Stored data entries

· · · · ·

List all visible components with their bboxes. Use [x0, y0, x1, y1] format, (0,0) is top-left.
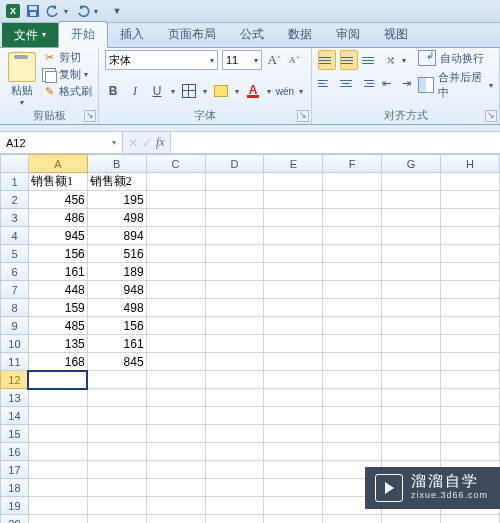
chevron-down-icon[interactable]: ▾ [171, 87, 175, 96]
cell[interactable]: 159 [28, 299, 87, 317]
cell[interactable]: 168 [28, 353, 87, 371]
halign-left-button[interactable] [318, 74, 334, 92]
grow-font-button[interactable]: Aˆ [266, 52, 282, 68]
redo-button[interactable] [74, 2, 92, 20]
cell[interactable] [264, 407, 323, 425]
cell[interactable] [323, 389, 382, 407]
cell[interactable] [205, 443, 264, 461]
cell[interactable] [323, 317, 382, 335]
cell[interactable] [146, 191, 205, 209]
cell[interactable] [146, 407, 205, 425]
cell[interactable] [382, 209, 441, 227]
cell[interactable] [441, 227, 500, 245]
phonetic-button[interactable]: wén [277, 83, 293, 99]
dialog-launcher-icon[interactable]: ↘ [485, 110, 497, 122]
fx-icon[interactable]: fx [156, 135, 165, 150]
cell[interactable] [441, 425, 500, 443]
cell[interactable] [264, 173, 323, 191]
cell[interactable] [264, 281, 323, 299]
cell[interactable] [264, 425, 323, 443]
row-header[interactable]: 14 [1, 407, 29, 425]
cell[interactable] [264, 227, 323, 245]
valign-bot-button[interactable] [362, 51, 378, 69]
increase-indent-button[interactable]: ⇥ [398, 75, 414, 91]
cell[interactable] [264, 479, 323, 497]
cell[interactable] [441, 317, 500, 335]
cell[interactable] [205, 317, 264, 335]
cell[interactable] [323, 335, 382, 353]
cell[interactable] [205, 407, 264, 425]
cell[interactable] [441, 281, 500, 299]
cell[interactable] [382, 263, 441, 281]
cell[interactable] [205, 371, 264, 389]
cell[interactable] [205, 389, 264, 407]
cell[interactable] [28, 389, 87, 407]
cell[interactable] [87, 443, 146, 461]
cell[interactable]: 845 [87, 353, 146, 371]
cell[interactable] [382, 425, 441, 443]
cell[interactable] [323, 245, 382, 263]
cell[interactable] [87, 515, 146, 524]
cell[interactable] [441, 191, 500, 209]
paste-button[interactable]: 粘贴 ▾ [6, 50, 38, 107]
font-name-select[interactable]: 宋体 ▾ [105, 50, 218, 70]
cell[interactable] [205, 515, 264, 524]
col-header-G[interactable]: G [382, 155, 441, 173]
formula-bar[interactable] [171, 132, 500, 153]
cell[interactable] [87, 389, 146, 407]
redo-dropdown-icon[interactable]: ▾ [94, 7, 104, 16]
cell[interactable] [205, 353, 264, 371]
cell[interactable] [323, 425, 382, 443]
cell[interactable] [205, 281, 264, 299]
cell[interactable] [146, 245, 205, 263]
fill-color-button[interactable] [213, 83, 229, 99]
cell[interactable] [323, 227, 382, 245]
cell[interactable] [28, 515, 87, 524]
cell[interactable] [205, 299, 264, 317]
cell[interactable] [146, 389, 205, 407]
shrink-font-button[interactable]: Aˇ [286, 52, 302, 68]
cell[interactable] [205, 497, 264, 515]
cell[interactable]: 456 [28, 191, 87, 209]
file-tab[interactable]: 文件 ▾ [2, 23, 58, 47]
cancel-icon[interactable]: ✕ [128, 136, 138, 150]
cell[interactable] [205, 227, 264, 245]
cell[interactable] [323, 209, 382, 227]
cell[interactable]: 189 [87, 263, 146, 281]
col-header-B[interactable]: B [87, 155, 146, 173]
row-header[interactable]: 10 [1, 335, 29, 353]
cell[interactable] [205, 461, 264, 479]
cell[interactable] [382, 317, 441, 335]
cell[interactable] [441, 389, 500, 407]
cell[interactable] [264, 191, 323, 209]
col-header-E[interactable]: E [264, 155, 323, 173]
cell[interactable]: 156 [28, 245, 87, 263]
cell[interactable] [205, 209, 264, 227]
col-header-H[interactable]: H [441, 155, 500, 173]
cell[interactable] [264, 353, 323, 371]
select-all-corner[interactable] [1, 155, 29, 173]
cell[interactable] [28, 497, 87, 515]
tab-pagelayout[interactable]: 页面布局 [156, 22, 228, 47]
cell[interactable]: 销售额2 [87, 173, 146, 191]
cell[interactable] [382, 443, 441, 461]
tab-insert[interactable]: 插入 [108, 22, 156, 47]
cell[interactable] [264, 461, 323, 479]
tab-home[interactable]: 开始 [58, 21, 108, 48]
cell[interactable] [264, 443, 323, 461]
qat-customize-icon[interactable]: ▼ [108, 2, 126, 20]
row-header[interactable]: 18 [1, 479, 29, 497]
cell[interactable] [323, 281, 382, 299]
cell[interactable] [382, 515, 441, 524]
border-button[interactable] [181, 83, 197, 99]
cell[interactable] [146, 335, 205, 353]
cell[interactable]: 498 [87, 299, 146, 317]
undo-button[interactable] [44, 2, 62, 20]
cell[interactable] [205, 173, 264, 191]
cell[interactable] [264, 389, 323, 407]
row-header[interactable]: 11 [1, 353, 29, 371]
cell[interactable]: 销售额1 [28, 173, 87, 191]
chevron-down-icon[interactable]: ▾ [203, 87, 207, 96]
cell[interactable] [323, 443, 382, 461]
cell[interactable]: 135 [28, 335, 87, 353]
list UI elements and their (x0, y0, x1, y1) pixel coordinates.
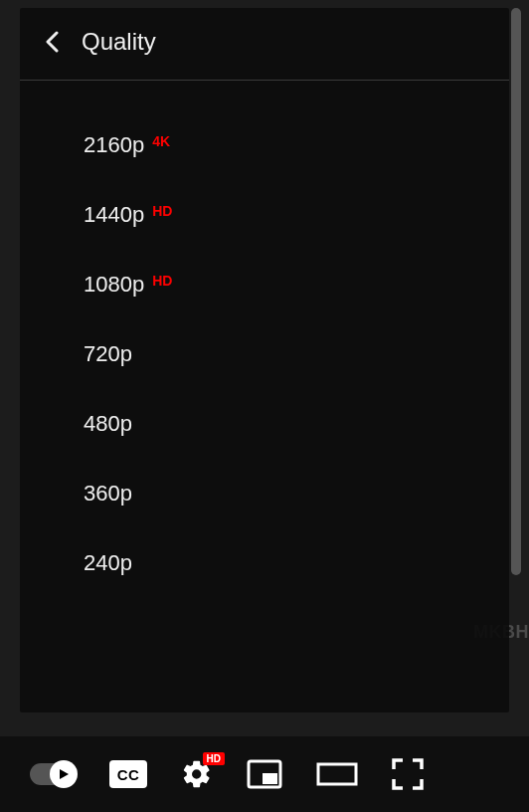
quality-label: 360p (84, 481, 132, 507)
quality-label: 1440p (84, 202, 144, 228)
svg-rect-2 (318, 764, 356, 784)
scrollbar-track[interactable] (511, 8, 521, 712)
player-controls-bar: CC HD (0, 736, 529, 812)
quality-option-720p[interactable]: 720p (20, 319, 509, 389)
fullscreen-icon (392, 758, 424, 790)
menu-title: Quality (82, 28, 156, 56)
quality-option-2160p[interactable]: 2160p 4K (20, 110, 509, 180)
quality-label: 1080p (84, 272, 144, 298)
fullscreen-button[interactable] (392, 758, 424, 790)
quality-option-1440p[interactable]: 1440p HD (20, 180, 509, 250)
settings-button[interactable]: HD (181, 758, 213, 790)
quality-badge: 4K (152, 133, 170, 149)
quality-option-240p[interactable]: 240p (20, 528, 509, 598)
quality-option-480p[interactable]: 480p (20, 389, 509, 459)
autoplay-toggle[interactable] (30, 763, 76, 785)
miniplayer-button[interactable] (247, 759, 282, 789)
theater-mode-button[interactable] (316, 760, 358, 788)
scrollbar-thumb[interactable] (511, 8, 521, 575)
quality-label: 2160p (84, 132, 144, 158)
quality-label: 480p (84, 411, 132, 437)
captions-button[interactable]: CC (109, 760, 147, 788)
cc-icon: CC (109, 760, 147, 788)
quality-option-360p[interactable]: 360p (20, 459, 509, 528)
quality-badge: HD (152, 273, 172, 289)
play-icon (58, 768, 70, 780)
quality-options-list: 2160p 4K 1440p HD 1080p HD 720p 480p 360… (20, 81, 509, 608)
settings-hd-badge: HD (203, 752, 225, 765)
quality-label: 240p (84, 550, 132, 576)
theater-icon (316, 760, 358, 788)
quality-badge: HD (152, 203, 172, 219)
quality-option-1080p[interactable]: 1080p HD (20, 250, 509, 319)
back-button[interactable] (40, 30, 64, 54)
quality-label: 720p (84, 341, 132, 367)
quality-menu-panel: Quality 2160p 4K 1440p HD 1080p HD 720p … (20, 8, 509, 712)
svg-rect-1 (263, 773, 277, 784)
chevron-left-icon (45, 31, 59, 53)
menu-header: Quality (20, 8, 509, 81)
miniplayer-icon (247, 759, 282, 789)
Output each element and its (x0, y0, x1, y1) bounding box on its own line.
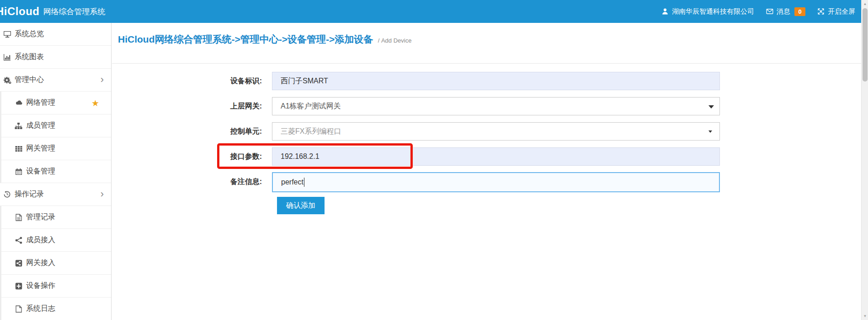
breadcrumb-suffix: / Add Device (378, 37, 412, 44)
plus-square-icon (14, 282, 23, 290)
calendar-icon (14, 167, 23, 176)
breadcrumb: HiCloud网络综合管理系统->管理中心->设备管理->添加设备 / Add … (118, 33, 411, 46)
app-window: HiCloud 网络综合管理系统 湖南华辰智通科技有限公司 消息 0 (0, 0, 868, 320)
sidebar-item-label: 成员管理 (26, 121, 55, 130)
caret-down-icon (708, 130, 712, 133)
company-name: 湖南华辰智通科技有限公司 (672, 7, 754, 16)
messages-count-badge: 0 (794, 7, 805, 16)
upper-gateway-label: 上层网关: (112, 97, 262, 116)
sitemap-icon (14, 121, 23, 130)
caret-down-icon (708, 105, 714, 108)
chevron-right-icon: › (101, 189, 104, 199)
form-row-remarks: 备注信息: perfect (112, 172, 720, 191)
confirm-add-button[interactable]: 确认添加 (277, 197, 325, 214)
main-content: HiCloud网络综合管理系统->管理中心->设备管理->添加设备 / Add … (112, 23, 861, 320)
fullscreen-label: 开启全屏 (828, 7, 855, 16)
sidebar-item-admin-center[interactable]: 管理中心 › (0, 69, 111, 92)
logo-text: HiCloud (0, 5, 39, 18)
header-actions: 湖南华辰智通科技有限公司 消息 0 开启全屏 (661, 0, 855, 23)
scroll-up-arrow[interactable]: ▲ (862, 0, 868, 8)
interface-params-input[interactable] (272, 147, 720, 166)
messages-menu[interactable]: 消息 0 (766, 7, 805, 16)
sidebar-item-label: 系统日志 (26, 304, 55, 314)
upper-gateway-select[interactable]: A1栋客户测试网关 (272, 97, 720, 115)
sidebar-item-label: 网络管理 (26, 98, 55, 108)
remarks-label: 备注信息: (112, 172, 262, 191)
bar-chart-icon (3, 53, 11, 61)
share-square-icon (14, 259, 23, 267)
sidebar-item-label: 系统总览 (15, 29, 44, 39)
app-logo[interactable]: HiCloud 网络综合管理系统 (0, 0, 105, 23)
interface-params-label: 接口参数: (112, 147, 262, 166)
text-cursor (304, 178, 305, 187)
fullscreen-icon (817, 8, 825, 15)
form-row-interface-params: 接口参数: (112, 147, 720, 166)
share-icon (14, 236, 23, 244)
vertical-scrollbar[interactable]: ▲ ▼ (861, 0, 868, 320)
scroll-down-arrow[interactable]: ▼ (862, 312, 868, 320)
remarks-input[interactable]: perfect (272, 172, 720, 192)
device-id-label: 设备标识: (112, 71, 262, 91)
control-unit-label: 控制单元: (112, 122, 262, 141)
file-text-icon (14, 213, 23, 222)
sidebar-item-label: 设备操作 (26, 281, 55, 291)
form-row-device-id: 设备标识: (112, 71, 720, 91)
file-icon (14, 304, 23, 313)
sidebar-item-operation-records[interactable]: 操作记录 › (0, 183, 111, 206)
sidebar-item-device-management[interactable]: 设备管理 (0, 160, 111, 183)
control-unit-select[interactable]: 三菱FX系列编程口 (272, 122, 720, 141)
sidebar-item-member-access[interactable]: 成员接入 (0, 229, 111, 252)
sidebar-item-gateway-access[interactable]: 网关接入 (0, 252, 111, 275)
sidebar-item-label: 操作记录 (15, 190, 44, 199)
breadcrumb-path: HiCloud网络综合管理系统->管理中心->设备管理->添加设备 (118, 34, 373, 44)
sidebar-item-label: 管理中心 (15, 75, 44, 85)
scrollbar-thumb[interactable] (863, 8, 868, 81)
control-unit-value: 三菱FX系列编程口 (281, 127, 341, 136)
grid-icon (14, 144, 23, 153)
sidebar-item-label: 网关接入 (26, 258, 55, 268)
messages-label: 消息 (777, 7, 790, 16)
upper-gateway-value: A1栋客户测试网关 (281, 102, 341, 111)
sidebar-item-admin-records[interactable]: 管理记录 (0, 206, 111, 229)
logo-subtitle: 网络综合管理系统 (43, 6, 105, 17)
sidebar-item-member-management[interactable]: 成员管理 (0, 114, 111, 137)
top-navbar: HiCloud 网络综合管理系统 湖南华辰智通科技有限公司 消息 0 (0, 0, 868, 23)
sidebar-item-label: 管理记录 (26, 212, 55, 222)
user-icon (661, 8, 669, 15)
gears-icon (3, 76, 11, 84)
sidebar-item-network-management[interactable]: 网络管理 ★ (0, 92, 111, 114)
sidebar-nav: 系统总览 系统图表 管理中心 › 网络管理 ★ 成员管理 (0, 23, 112, 320)
sidebar-item-label: 成员接入 (26, 235, 55, 245)
account-menu[interactable]: 湖南华辰智通科技有限公司 (661, 7, 754, 16)
star-icon[interactable]: ★ (91, 98, 99, 108)
remarks-value: perfect (281, 178, 304, 186)
form-row-control-unit: 控制单元: 三菱FX系列编程口 (112, 122, 720, 141)
sidebar-item-gateway-management[interactable]: 网关管理 (0, 137, 111, 160)
desktop-icon (3, 30, 11, 38)
content-divider (112, 63, 861, 64)
sidebar-item-label: 设备管理 (26, 167, 55, 176)
sidebar-item-label: 网关管理 (26, 144, 55, 153)
form-row-upper-gateway: 上层网关: A1栋客户测试网关 (112, 97, 720, 116)
history-icon (3, 190, 11, 199)
sidebar-item-system-overview[interactable]: 系统总览 (0, 23, 111, 46)
device-id-input[interactable] (272, 72, 720, 90)
sidebar-item-device-operations[interactable]: 设备操作 (0, 275, 111, 298)
envelope-icon (766, 8, 773, 15)
sidebar-item-system-logs[interactable]: 系统日志 (0, 298, 111, 320)
sidebar-item-label: 系统图表 (15, 52, 44, 62)
fullscreen-toggle[interactable]: 开启全屏 (817, 7, 855, 16)
sidebar-item-system-charts[interactable]: 系统图表 (0, 46, 111, 69)
cloud-icon (14, 98, 23, 107)
chevron-right-icon: › (101, 75, 104, 85)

· · · · ·

_Task requirements_: What is needed is the number of lines in the data that contain "fullscreen", given with nothing else.

_Answer for the task_: 5